Le sujet confirme la permanence de l’ancienne définition « administrative » et clôture le signification que le débat voudrait ouvrir.

• Déstabilisation

Extrait n° 10

Daniel Lefeuvre (Historien)

« L’identité nationale, c’est une construction historique, et comme toute construction, elle a un côté artificiel. Mais dans l’histoire, il n’y a que de l’artificiel qui dure ! L’identité nationale plonge dans une histoire longue […]. L’identité nationale est une donnée qu’on trouve quand on naît ou quand on arrive en France. C’est une donnée, mais elle n’est pas définie une fois pour toutes. Cet héritage s’enrichit de génération en

génération. » (Source : Libération27/10/09)

> http://www.liberation.fr/politiques/0101599552-un-hymne-ca-exprime-un-desir

Le sujet déstabilise l’objet discursif « identité nationale » en affirmant que c’est « « une simple « donnée » qui « n’est pas définie une fois pour toutes » et que par conséquent le champ des signification demeure ouvert pour être enrichi par les générations successives.
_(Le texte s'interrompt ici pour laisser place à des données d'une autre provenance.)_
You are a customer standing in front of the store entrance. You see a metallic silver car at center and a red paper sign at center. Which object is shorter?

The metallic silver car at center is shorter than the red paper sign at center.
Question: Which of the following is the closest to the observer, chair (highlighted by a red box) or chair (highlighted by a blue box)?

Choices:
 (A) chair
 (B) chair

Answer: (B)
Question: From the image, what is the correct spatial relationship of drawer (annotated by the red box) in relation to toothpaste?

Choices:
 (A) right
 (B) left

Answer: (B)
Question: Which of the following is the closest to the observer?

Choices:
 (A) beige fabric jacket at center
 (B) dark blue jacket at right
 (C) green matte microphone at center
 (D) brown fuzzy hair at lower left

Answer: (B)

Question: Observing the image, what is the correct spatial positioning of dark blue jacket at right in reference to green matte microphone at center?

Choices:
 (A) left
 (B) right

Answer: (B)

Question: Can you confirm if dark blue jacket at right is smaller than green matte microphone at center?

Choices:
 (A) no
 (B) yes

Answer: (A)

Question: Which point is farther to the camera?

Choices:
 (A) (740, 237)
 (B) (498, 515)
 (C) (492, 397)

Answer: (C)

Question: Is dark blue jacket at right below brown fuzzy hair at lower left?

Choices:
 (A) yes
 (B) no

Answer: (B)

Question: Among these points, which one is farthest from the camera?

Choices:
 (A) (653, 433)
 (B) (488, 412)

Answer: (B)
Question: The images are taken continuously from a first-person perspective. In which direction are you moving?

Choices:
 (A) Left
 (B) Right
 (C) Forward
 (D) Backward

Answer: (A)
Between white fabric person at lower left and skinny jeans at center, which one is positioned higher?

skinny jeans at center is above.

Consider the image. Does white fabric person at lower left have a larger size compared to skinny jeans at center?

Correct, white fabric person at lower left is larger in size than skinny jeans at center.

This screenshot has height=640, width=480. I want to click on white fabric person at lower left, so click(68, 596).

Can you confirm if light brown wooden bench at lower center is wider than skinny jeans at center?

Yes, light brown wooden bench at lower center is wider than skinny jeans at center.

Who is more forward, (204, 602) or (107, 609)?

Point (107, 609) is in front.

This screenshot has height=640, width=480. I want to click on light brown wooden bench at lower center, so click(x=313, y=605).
5.1.1.3. Des appropriations associées à des désappropriations

Il s’agit de repérer tous les jeux de modalités qui marquent la distance de l’énonciateur vis-à-vis de son énoncé .L’appropriation est une forme de prise en charge de son dire et la désappropriation est un désengagement vis-à-vis d’un dire autre, d’un objet discursif. Il s’agit pour nous donc de soumettre à l’analyse les traces indiquant une prise de position du sujet vis- à-vis du contenu propositionnel par un modus.

• Appropriation :

Extrait n°11

Claude Imbert , Journaliste

« […] Car la France a « mal à la Nation ». Si bien que ce biais, aussi ambigu soit-il, de l'identité nationale lui donne l'occasion d'analyser son malaise. » »

L’auteur inscrit une appropriation quant à l’opportunité du débat lancé par le gouvernement qu’il désigne par le mot « ce biais » (le débat comme moyen d’analyse du malaise ) . Il commence par faire le constat d’un problème nécessitant une solution. Le verbe avoir conjugué au présent de l’indicatif apporte un constat factuel réel « la France a mal à la nation ».

Ensuite même s’il émet une objection atténuée quant à la nature douteuse de ce procédé (l’identité nationale) sous la forme d’une concession « aussi ambigu soit-il » , mais il se rattrape vers la fin de la phrase pour confirmer sa légitimité en employant le terme laudatif « l’occasion » .

• Désappropriation :

Extrait n° 12

Daniel Cohn-Bendit (Député européen)

« […] Le débat sur l'identité nationale ne sert à rien. Alors, il a lieu, il faut y participer. Tout le monde dit quelque chose. On arrive à définir l’identité républicaine, on arrive à définir l’identité nationale. Et alors ? Ca nous avance à quoi ? Les problèmes qu’ont les gens ne disparaissent pas parce qu’on arrive à une définition abstraite. Je dis que tout débat qui cherche à sanctifier une identité veut exclure. […] » (Source : Europe 1, 03/12/09)

> http://www.europe1.fr/Radio/Videos-podcast/L-interview-de-Jean-Pierre-Elkabbach/

La négation « ne + servir à + rien » est un marqueur qui donne le praxème « identité nationale » comme un inverseur de l’attracteur en opposition à une catégorie typique donnée à voir en creux dans le cadre de la dialectique du même et de l’autre (F. Dufour, 2007 : 461).De ce fait il place l’objet du débat (l’identité nationale) à l’extérieur du domaine notionnel. La cause de l’exclusion est le défaut de fonctionnalité de l’objet discursif. Le verbe « servir » décrit un processusen « faire 4 » , « qui porte au discours la représentation d’un

acte (...) la phrase en « faire » assure (...) la symbolisation de l’agir »B.Vérine (T&c , 2001 :

121) De plus l’ interrogative rhétorique « Et alors ? Ca nous avance à quoi ? » entendue comme une déclarative négative « ça ne nous avance à rien. » anticipe dialogiquement (dialogisme interlocutif) la réponse négative du coénonciateur.